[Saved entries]
-----

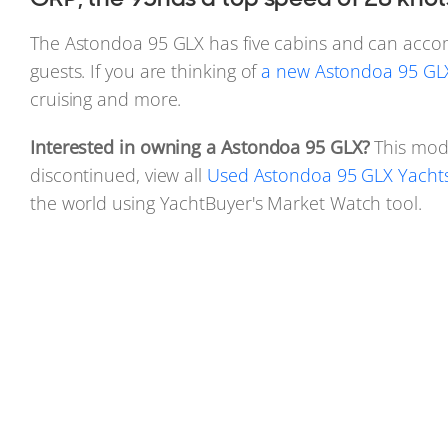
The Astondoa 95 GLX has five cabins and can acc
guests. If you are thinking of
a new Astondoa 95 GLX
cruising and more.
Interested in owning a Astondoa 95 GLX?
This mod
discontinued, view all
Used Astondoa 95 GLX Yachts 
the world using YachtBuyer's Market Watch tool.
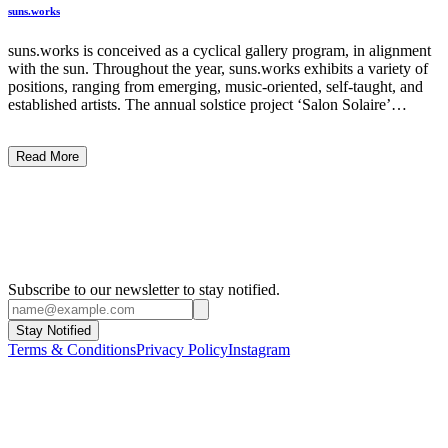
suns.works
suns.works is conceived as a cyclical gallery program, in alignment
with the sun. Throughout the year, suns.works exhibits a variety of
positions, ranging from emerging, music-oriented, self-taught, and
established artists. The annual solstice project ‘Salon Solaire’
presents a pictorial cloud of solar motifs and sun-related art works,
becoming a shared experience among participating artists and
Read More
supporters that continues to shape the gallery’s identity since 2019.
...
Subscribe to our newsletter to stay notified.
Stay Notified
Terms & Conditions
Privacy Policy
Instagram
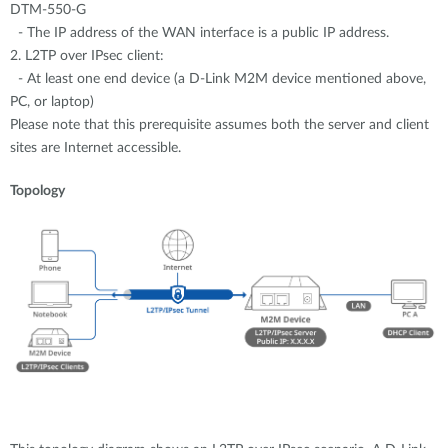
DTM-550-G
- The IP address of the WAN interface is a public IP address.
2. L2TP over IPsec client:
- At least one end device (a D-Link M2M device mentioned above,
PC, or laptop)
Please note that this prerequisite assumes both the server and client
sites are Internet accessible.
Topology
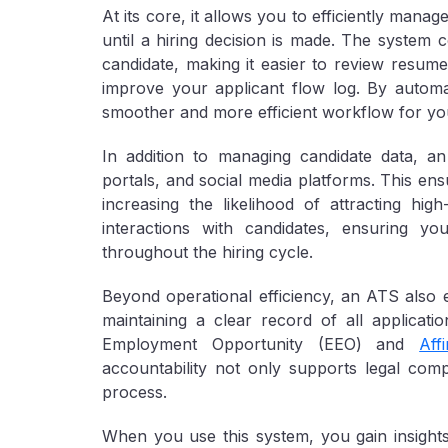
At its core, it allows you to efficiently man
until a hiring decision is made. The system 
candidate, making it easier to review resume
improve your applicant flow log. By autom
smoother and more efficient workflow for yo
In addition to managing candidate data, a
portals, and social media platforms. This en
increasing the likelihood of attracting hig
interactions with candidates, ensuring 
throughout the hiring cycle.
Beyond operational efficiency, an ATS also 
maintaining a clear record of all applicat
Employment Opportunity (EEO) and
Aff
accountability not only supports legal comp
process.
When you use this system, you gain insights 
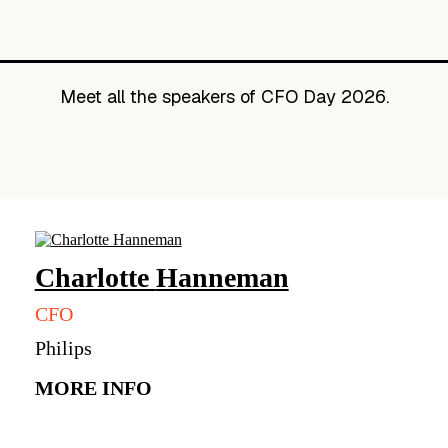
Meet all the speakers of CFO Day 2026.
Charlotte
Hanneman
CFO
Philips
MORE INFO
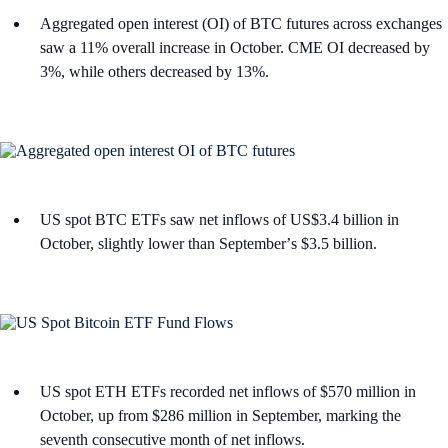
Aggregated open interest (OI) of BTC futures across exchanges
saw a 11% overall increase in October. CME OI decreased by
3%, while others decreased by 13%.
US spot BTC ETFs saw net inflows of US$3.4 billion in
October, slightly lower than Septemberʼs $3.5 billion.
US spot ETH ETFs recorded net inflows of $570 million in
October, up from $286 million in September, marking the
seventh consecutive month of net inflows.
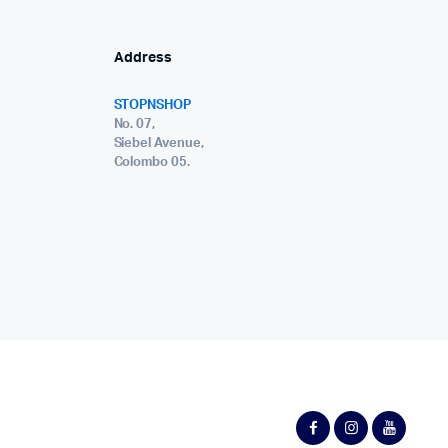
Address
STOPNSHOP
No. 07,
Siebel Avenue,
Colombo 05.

-----

## [What the task requires]
Print the entries again exactly as they appear above. Do not print the pictures.

## [Answer for the task]
The Astondoa 95 GLX has five cabins and can acc
guests. If you are thinking of
a new Astondoa 95 GLX
cruising and more.
Interested in owning a Astondoa 95 GLX?
This mod
discontinued, view all
Used Astondoa 95 GLX Yachts 
the world using YachtBuyer's Market Watch tool.
suns.works
suns.works is conceived as a cyclical gallery program, in alignment
with the sun. Throughout the year, suns.works exhibits a variety of
positions, ranging from emerging, music-oriented, self-taught, and
established artists. The annual solstice project ‘Salon Solaire’
presents a pictorial cloud of solar motifs and sun-related art works,
becoming a shared experience among participating artists and
Read More
supporters that continues to shape the gallery’s identity since 2019.
...
Subscribe to our newsletter to stay notified.
Stay Notified
Terms & Conditions
Privacy Policy
Instagram
DTM-550-G
- The IP address of the WAN interface is a public IP address.
2. L2TP over IPsec client:
- At least one end device (a D-Link M2M device mentioned above,
PC, or laptop)
Please note that this prerequisite assumes both the server and client
sites are Internet accessible.
Topology
At its core, it allows you to efficiently man
until a hiring decision is made. The system 
candidate, making it easier to review resume
improve your applicant flow log. By autom
smoother and more efficient workflow for yo
In addition to managing candidate data, a
portals, and social media platforms. This en
increasing the likelihood of attracting hig
interactions with candidates, ensuring 
throughout the hiring cycle.
Beyond operational efficiency, an ATS also 
maintaining a clear record of all applicat
Employment Opportunity (EEO) and
Aff
accountability not only supports legal comp
process.
When you use this system, you gain insights 
Meet all the speakers of CFO Day 2026.
Charlotte
Hanneman
CFO
Philips
MORE INFO
Aggregated open interest (OI) of BTC futures across exchanges
saw a 11% overall increase in October. CME OI decreased by
3%, while others decreased by 13%.
US spot BTC ETFs saw net inflows of US$3.4 billion in
October, slightly lower than Septemberʼs $3.5 billion.
US spot ETH ETFs recorded net inflows of $570 million in
October, up from $286 million in September, marking the
seventh consecutive month of net inflows.
Address
STOPNSHOP
No. 07,
Siebel Avenue,
Colombo 05.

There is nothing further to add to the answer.